Hunter Biden in 2011 offered to “provide Alcoa with statistical analysis of political and corporate risks, elite networks associated with Oleg Deripaska (OD), Russian CEO of Basic Element company and United company RUSAL,” reveal documents on the laptop he abandoned at a MacBook repair shop in Delaware in April 2019. RUSAL is a Russian aluminum company.
Information that would not otherwise be on the Alcoa client's radar? Does that sound like it could be ... classified?
Draw your own conclusions.
One other thing: I did a search and found no evidence that Hunter and Deripaska knew each other, so it appears the knowledge he was selling came from someone, or something, else -- like a classified document.
The column has some comical back and forth dickering about the price of the document, with Hunter being perfectly willing to sell his report for a cut-rate price to Alcoa.
That Hunter would have so much information about Deripaska, the very guy the FBI chief of counterintelligence was busted the other day for involvement with, is interesting, too.
Back in 2011, before Deripaska was put on the U.S. Treasury's 2018 sanctions list, the FBI was heavily involved with him over a 2009-2011 bid to rescue Robert Levinson, a former FBI agent who was captured by Iran and held hostage. Deripaska, according to RT News, citing western news reports, said he was approached by FBI Deputy Director Andrew McCabe and asked to bankroll a rescue effort of Levinson, which Deripaska said he spent $20 million doing, apparently to get himself a U.S. visa, until the whole thing was kibboshed by then-Secretary of State Hillary Clinton, and Levinson apparently died waiting.
Let's just say the involvement between Deripaska and the FBI seems to have been intense and gone back for years, which might explain why there were a lot of classified documents around for Joe Biden to mishandle on the man, and maybe even for Hunter to sell.
One wonders about what might be in the Biden papers dating from his days as senator which the University of Delaware says it won't open to the public, much to the dismay of Biden sexual-assault accuser, Tara Reade. Was classified stuff in that stack, too, and was it also rewritten and sold?
The most intriguing exclamation around the exchange with Alcoa, which seemed to reject Hunter's offer based on price considerations, and came from an email to Hunter from one of his associates, who noted (emphasis mine):
“Not horrible feedback,” wrote Schwerin in the June 10, 2011 email. “Daniel’s guy [sic] missed the point that the price was $25k reduced from $55k.”Hunter Biden had deep connections with oligarchs close to Putin, as I detail in my upcoming book “Laptop From Hell” (out Nov. 30).

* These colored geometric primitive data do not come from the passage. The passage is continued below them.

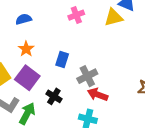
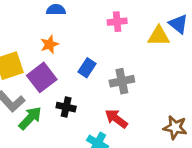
gray cross: (87, 76) -> (122, 81), moved
black cross: (54, 96) -> (66, 107), turned -35

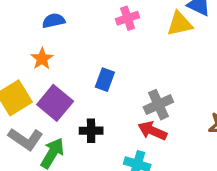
orange star: (49, 44) -> (42, 59), moved
gray cross: (122, 81) -> (158, 105), moved

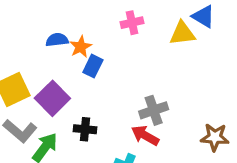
blue semicircle: (54, 21) -> (57, 40), moved
orange star: (42, 59) -> (81, 47), moved
blue rectangle: (105, 80) -> (93, 66), moved

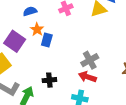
blue semicircle: (57, 40) -> (30, 11), moved
purple square: (52, 98) -> (15, 41), moved

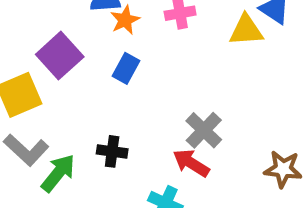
orange star: (37, 29) -> (125, 20), moved
gray cross: (90, 60) -> (204, 130), turned -30

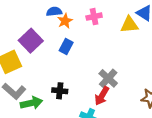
red arrow: (191, 163) -> (102, 96), turned -90
green arrow: (58, 173) -> (31, 103), turned 40

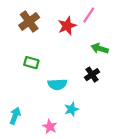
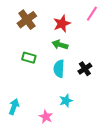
pink line: (89, 15) -> (92, 14), moved
green arrow: (100, 49) -> (60, 45), moved
cyan semicircle: (57, 84) -> (59, 69), moved, turned 96

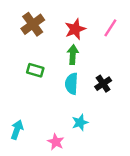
pink line: (92, 14) -> (110, 28), moved
green arrow: (60, 45) -> (73, 55), turned 77

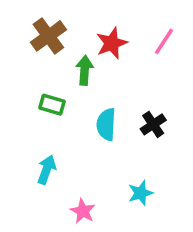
green arrow: (73, 55) -> (85, 70), moved
cyan star: (80, 122) -> (141, 193), moved
cyan arrow: (17, 130) -> (47, 170), moved

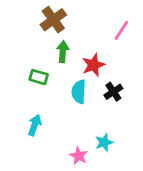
brown cross: (48, 36) -> (53, 20), moved
red star: (112, 43) -> (93, 65), moved
pink star: (83, 211) -> (79, 156), moved

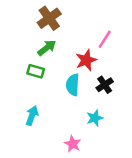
pink line: (121, 30) -> (105, 39), moved
green arrow: (63, 52) -> (47, 48), moved, turned 48
cyan star: (104, 142) -> (95, 118), moved

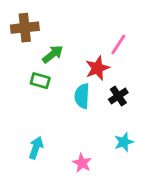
brown cross: (49, 18) -> (25, 28), moved, turned 30
cyan arrow: (32, 116) -> (36, 148), moved
cyan star: (95, 118) -> (124, 142), moved

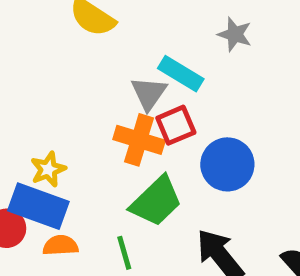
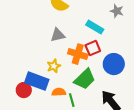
gray triangle: (149, 93) -> (58, 35), moved, turned 42
yellow star: (48, 169) -> (54, 66), moved
orange semicircle: (60, 245) -> (59, 92), moved

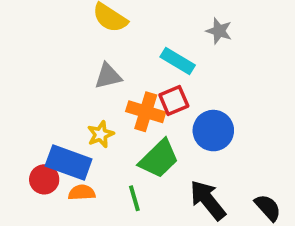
orange semicircle: (59, 92) -> (82, 193), moved

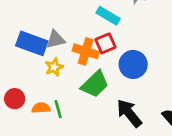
gray triangle: (108, 76) -> (55, 39), moved
blue rectangle: (69, 162) -> (32, 43), moved
green line: (134, 198) -> (58, 109), moved

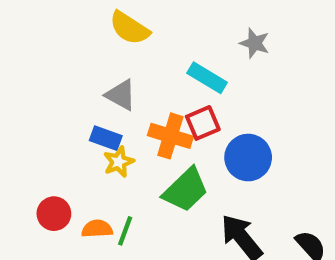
gray triangle: (55, 39) -> (121, 95), moved, turned 42
blue rectangle: (32, 43) -> (106, 138), moved, size x0.6
green line: (58, 109) -> (125, 231), turned 36

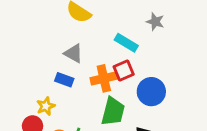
orange cross: (170, 136) -> (104, 78), turned -30
yellow star: (119, 162) -> (46, 106), moved
green trapezoid: (186, 190) -> (113, 111), turned -32

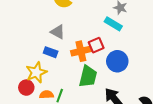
cyan rectangle: (126, 43) -> (113, 24), moved
yellow star: (46, 106) -> (36, 72), size x1.5

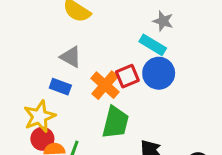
orange cross: (81, 51) -> (105, 85), turned -36
blue circle: (117, 61) -> (159, 73), moved
red circle: (26, 88) -> (42, 139), moved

Missed the point? Really? Was the point here that it was a U.S. classified document that he was peddling at a low, low, price, something that couldn't be obtained otherwise? It's natural to wonder that, since this seems to be about the product even more than the price. It may well have been that Alcoa didn't realize it was purchasing a cribbed classified document and therefore it lowballed its price.
One wonders if this is a game that is going on with a lot of them as former government operatives, and underachieving relatives of high government officials (looking at you, Hunter) join "consulting" firms and hang out shingles. They sell stuff they purloined from their government service, write it up in their own words as their own research for private clients, and effectively sell information that is unobtainable elsewhere, owing to its privileged secrecy. Who needs to engage in espionage with a setup like that?
Is this how Hunter made his money? The curiously official-sounding emails sent by Hunter to clients may be not just one or two documents, but a full pattern of classified document-selling.
Maybe that's why Joe's classified document scandal looks increasingly likely to consume his presidency.